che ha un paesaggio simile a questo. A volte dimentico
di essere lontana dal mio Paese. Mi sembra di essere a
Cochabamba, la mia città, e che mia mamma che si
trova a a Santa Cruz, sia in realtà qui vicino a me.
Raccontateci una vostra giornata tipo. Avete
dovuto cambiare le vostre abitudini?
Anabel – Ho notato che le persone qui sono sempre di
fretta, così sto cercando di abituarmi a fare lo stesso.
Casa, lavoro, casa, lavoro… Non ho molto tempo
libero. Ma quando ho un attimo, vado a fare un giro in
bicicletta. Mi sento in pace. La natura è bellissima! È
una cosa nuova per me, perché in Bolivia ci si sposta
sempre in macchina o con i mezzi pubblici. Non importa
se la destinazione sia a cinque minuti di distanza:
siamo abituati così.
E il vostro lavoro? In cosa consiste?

____________________

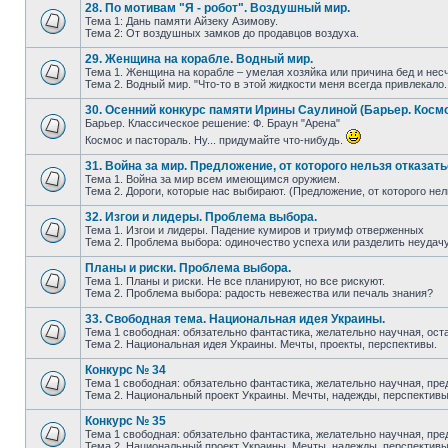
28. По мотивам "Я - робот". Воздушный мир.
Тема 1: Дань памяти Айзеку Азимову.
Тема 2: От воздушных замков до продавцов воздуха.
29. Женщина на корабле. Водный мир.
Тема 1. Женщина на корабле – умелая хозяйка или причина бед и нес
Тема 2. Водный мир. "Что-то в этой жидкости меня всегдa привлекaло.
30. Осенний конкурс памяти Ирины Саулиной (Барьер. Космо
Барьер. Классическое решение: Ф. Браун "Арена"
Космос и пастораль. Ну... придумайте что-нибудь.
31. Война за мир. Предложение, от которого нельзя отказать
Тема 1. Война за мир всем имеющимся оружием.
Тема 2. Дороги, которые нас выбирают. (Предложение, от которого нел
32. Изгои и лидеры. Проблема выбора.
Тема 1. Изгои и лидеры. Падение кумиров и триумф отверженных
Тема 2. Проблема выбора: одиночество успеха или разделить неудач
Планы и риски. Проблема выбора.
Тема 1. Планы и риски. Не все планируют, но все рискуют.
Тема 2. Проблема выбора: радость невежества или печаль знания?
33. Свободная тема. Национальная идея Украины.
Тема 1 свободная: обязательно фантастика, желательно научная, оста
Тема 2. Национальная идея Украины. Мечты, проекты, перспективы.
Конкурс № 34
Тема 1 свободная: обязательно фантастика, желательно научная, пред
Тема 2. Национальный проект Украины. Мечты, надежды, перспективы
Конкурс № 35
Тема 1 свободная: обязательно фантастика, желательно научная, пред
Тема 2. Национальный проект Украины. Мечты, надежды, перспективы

____________________

Work required
Which lines of the data include the string "cosa"? Find them and copy each one.

Answer section
una cosa nuova per me, perché in Bolivia ci si sposta
E il vostro lavoro? In cosa consiste?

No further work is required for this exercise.